Mau mengikhlaskan, rasanya kok sulit ya? Apalagi sebenarnya bu Hartinuk juga
sedang sangat butuh. Mau nagih saja, lha kok malah merasa jadi seperti monster
yang harus dihindari.
Ealaaaahh…
Ealaaaahh…
Bu Hartinuk masih ingat betul, bu Lestari bilangnya itu pinjam, bukan
minta. Jadi ya wajar ya, kalau bu Hartinuk masih sangat mengharapkan uang yang
dipinjam bu Lestari itu akan segera dikembalikan.
Perlahan-lahan, bu Hartinuk mencoba sedikit melupakan.
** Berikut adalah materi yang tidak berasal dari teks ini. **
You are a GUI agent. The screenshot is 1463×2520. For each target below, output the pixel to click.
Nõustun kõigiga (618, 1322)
Maksudnya,
supaya hubungan pertemanan mereka kembali seperti dulu, tanpa beban. Maka, bu
Hartinuk pun mencoba seolah-olah seperti tidak terjadi apa-apa. Meskipun
sebenarnya masih ada rasa dongkol setiap melihat wajah bu Lestari. Bu Lestari
pun tampaknya sudah mulai lupa. Santai saja dia bersikap.
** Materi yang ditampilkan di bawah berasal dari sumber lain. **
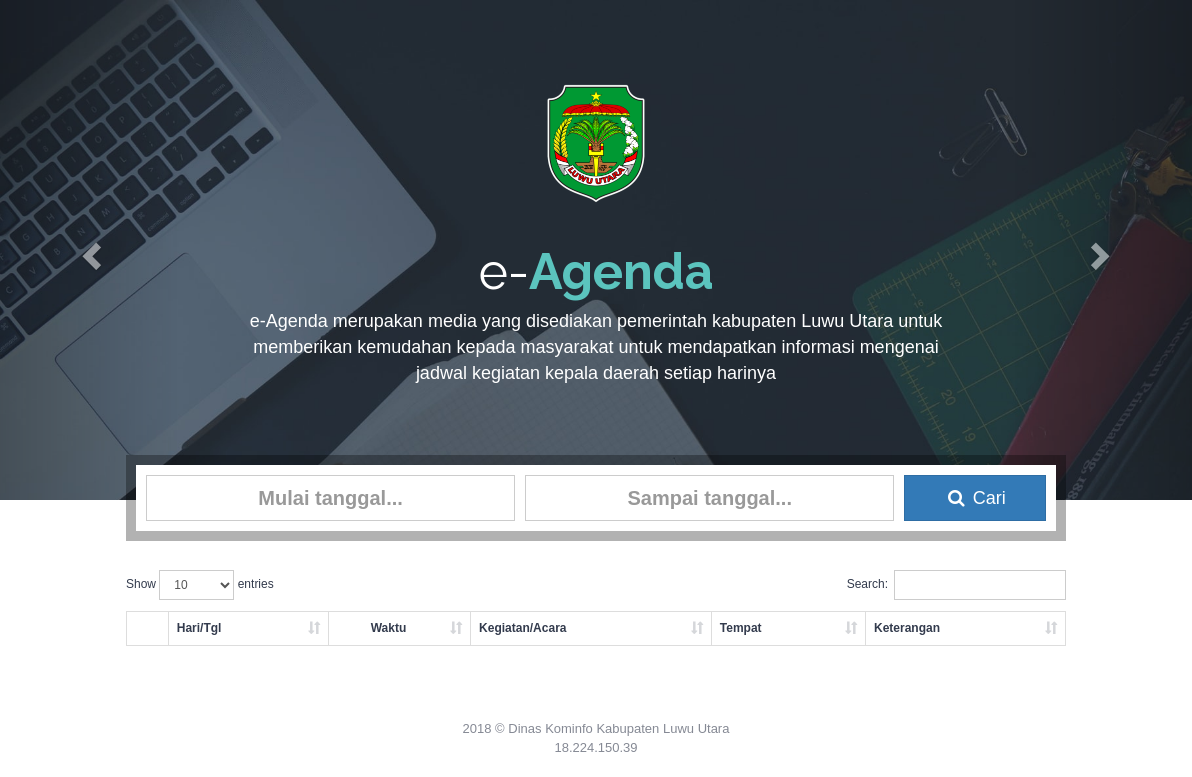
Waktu (389, 628)
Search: (956, 585)
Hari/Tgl (199, 628)
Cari (975, 498)
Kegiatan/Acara (522, 628)
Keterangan (907, 628)
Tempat (741, 628)
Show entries (200, 585)
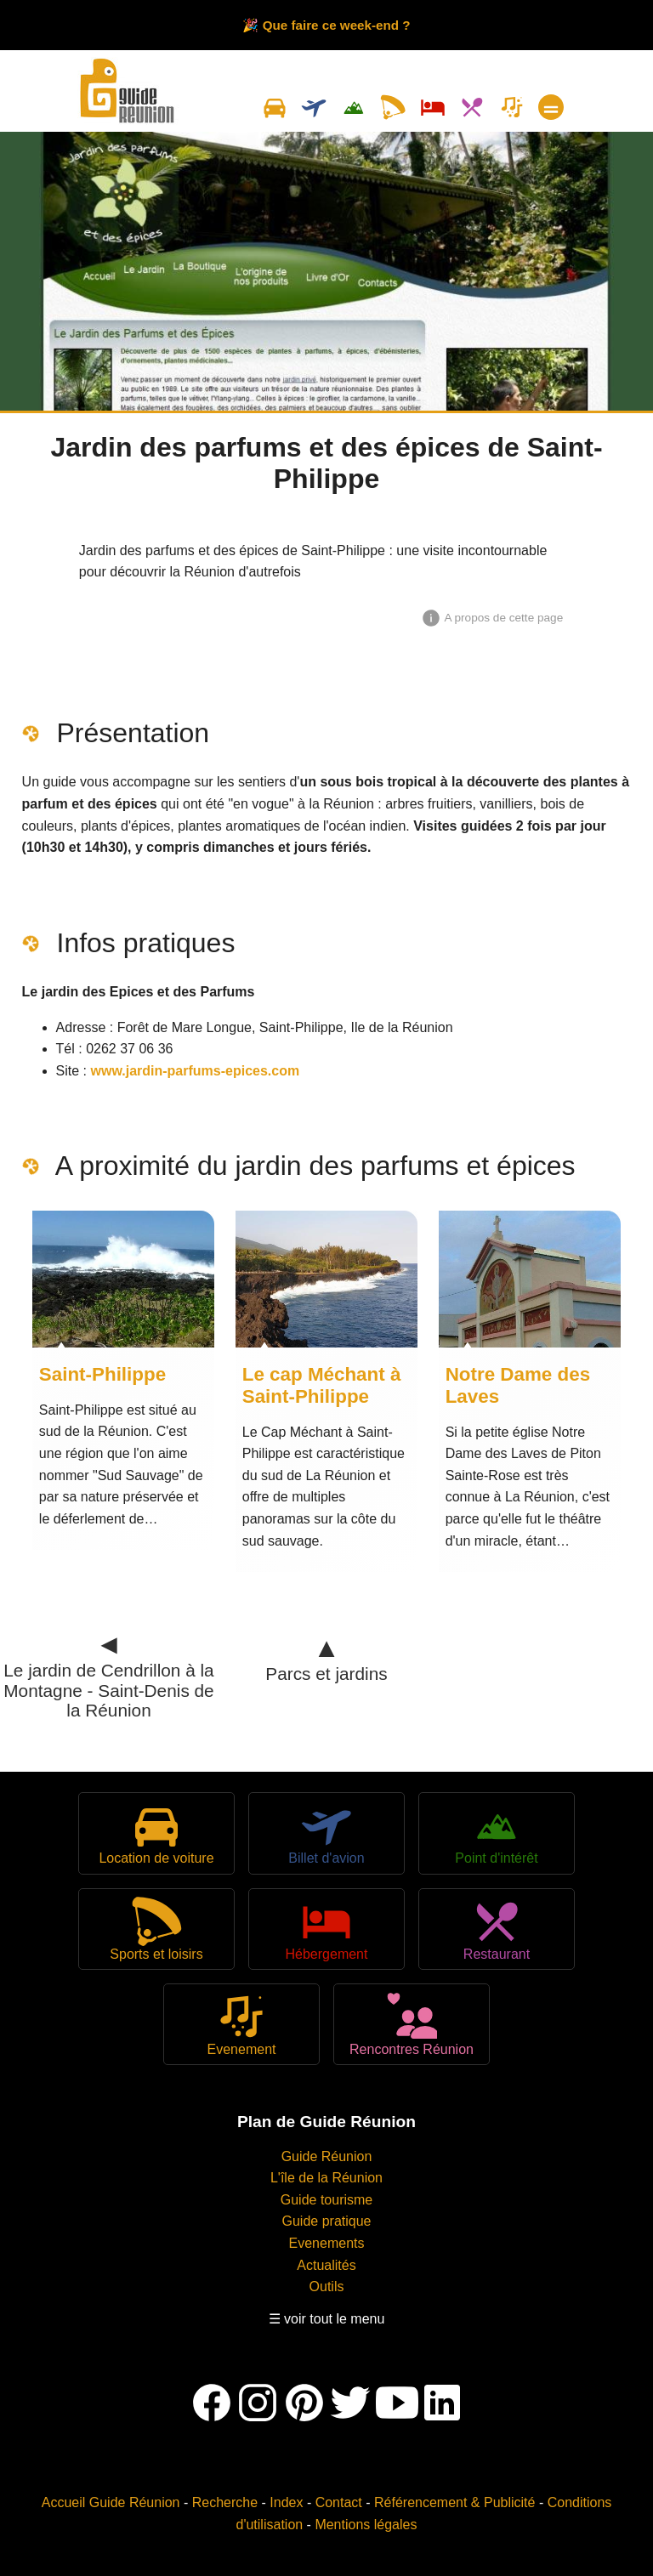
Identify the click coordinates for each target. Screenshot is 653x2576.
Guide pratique (327, 2221)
Bu Lestari yang memang sangat supel orangnya, pintar
menarik perhatian ibu-ibu lain dan membuat bu Hartinuk menjadi seperti terkucilkan
di dalam grup arisan rt kampung mereka. Ealaaah, kasihan bener ya bu Hartinuk
ini.
**
Untuk meramaikan acara hari kemerdekaan, grup arisan
ibu-ibu rt mereka ini mengikuti audisi paduan suara di TVRI. Namanya rezeki,
mereka lolos audisi dan akan segera mengikuti syuting. Supaya terlihat kompak,
mereka pun mulai mendesain penampilan mereka. Bu Lestari yang paling modis di
antara mereka, langsung mengambil kendali pemilihan kostum. Dia mulai sibuk
hunting kostum.
Setelah ketemu sama yang pas, mulailah acara pengumpulan
iuran. Bu Lestari meminta kepada ibu-ibu agar mengumpulkan uang terlebih dahulu
agar bisa segera dibelanjakan. Sudah betul cara yang diambil bu Lestari. Memang
harus seperti ini, selain tidak diperlukan dana talangan, juga supaya tidak ada
masalah di kemudian hari.
Mengetahui hal tersebut, bu Hartinuk pun seperti
mendapatkan angin segar untuk menyelesaikan permasalahannya dengan bu Lestari.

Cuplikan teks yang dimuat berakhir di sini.